Well, I decided to go ahead and pull the trigger on the Zero-G. It's a bit of a calculated risk, since I know I'm sacrificing some weatherproofness with the softshell, but since I tended to be too warm more often than too cold, I'm hoping the gains in breathability will offset any issues caused by the less waterproof outer layer.
I'll be sure to report back after the snow flies, but at least off the rack, this coat seems to fit me about 20x better than the Columbia it's replacing, so I'm optimistic...
The early reports are in, and they're very good!
After spending a chilly day at Seven Springs, and a less-chilly one at Liberty, I was pretty happy with the jacket (to say nothing of the fact that it actually looks great as a casual piece of outerwear). Then, I took it to Vermont last weekend (trip reports forthcoming if I can get the time to do them). It was COLD. Temps at the base of the mountain tended to be around 0 degrees, and the first two days (at Pico and Sugarbush) lots of lifts were on wind hold. Having heard that the softshells weren't as wind-proof, I was a little worried, but needn't have been.

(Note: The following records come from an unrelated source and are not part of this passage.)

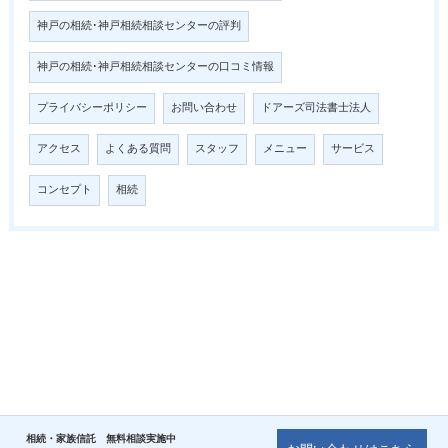
神戸の相続･神戸相続相談センターの評判
神戸の相続･神戸相続相談センターの口コミ情報
プライバシーポリシー
お問い合わせ
ドアーズ司法書士法人
アクセス
よくある質問
スタッフ
メニュー
サービス
コンセプト
相続
相続・家族信託 無料相談実施中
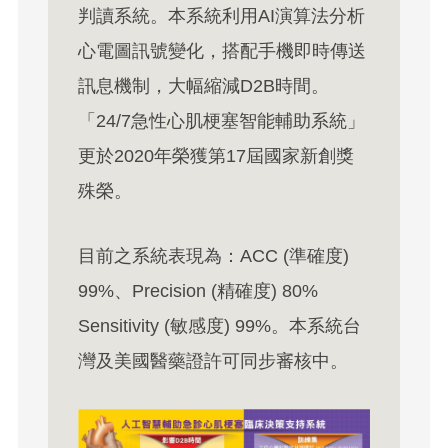
判讀系統。本系統利用AI演算法分析
心電圖訊號變化，搭配手機即時傳送
訊息機制，大幅縮減D2B時間。
「24/7急性心肌梗塞智能輔助系統」
更於2020年榮獲第17屆國家新創獎
殊榮。
目前之系統表現為：ACC (準確度)
99%、Precision (精確度) 80%
Sensitivity (敏感度) 99%。本系統台
灣及美國醫藥證許可同步審核中。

Under the jacket I was wearing a single layer - an Under Armor ColdGear (not the compression) 1/4-zip long-sleeve top. That's it. I was only cold a few times while sitting on the lift, but as soon as I got moving again, I was warm. If -20 to -30 degree windchills weren't enough to get through that jacket, I guess all I have to worry about is whether it'll stand up in wet conditions.
In short, I recommend the jacket, and couldn't be happier with it. Now I just need some warmer gloves...
Aaron, I knew you would love it. For me, I had the hardest time in the world trying to find the color combination for my other half's Christmas present. Apparently the ski manufacturers or more correctly, retailers, have decided that Americans are all fat and therefore the only thing I could find was XL jackets and XXL and XXXL pants. So I settled for a Spyder outfit with all the accessories, and I had to get this online. If you have a 30 waistline you're out of luck.
Having said that, the quality of Cloudveil is without par.